Provided data:
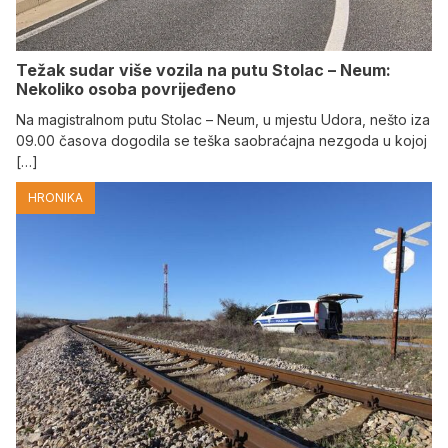
Težak sudar više vozila na putu Stolac – Neum:
Nekoliko osoba povrijeđeno
Na magistralnom putu Stolac – Neum, u mjestu Udora, nešto iza
09.00 časova dogodila se teška saobraćajna nezgoda u kojoj
[…]
HRONIKA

Work order: Return the data exactly. Pictures stay out.

Response area:
Težak sudar više vozila na putu Stolac – Neum:
Nekoliko osoba povrijeđeno
Na magistralnom putu Stolac – Neum, u mjestu Udora, nešto iza
09.00 časova dogodila se teška saobraćajna nezgoda u kojoj
[…]
HRONIKA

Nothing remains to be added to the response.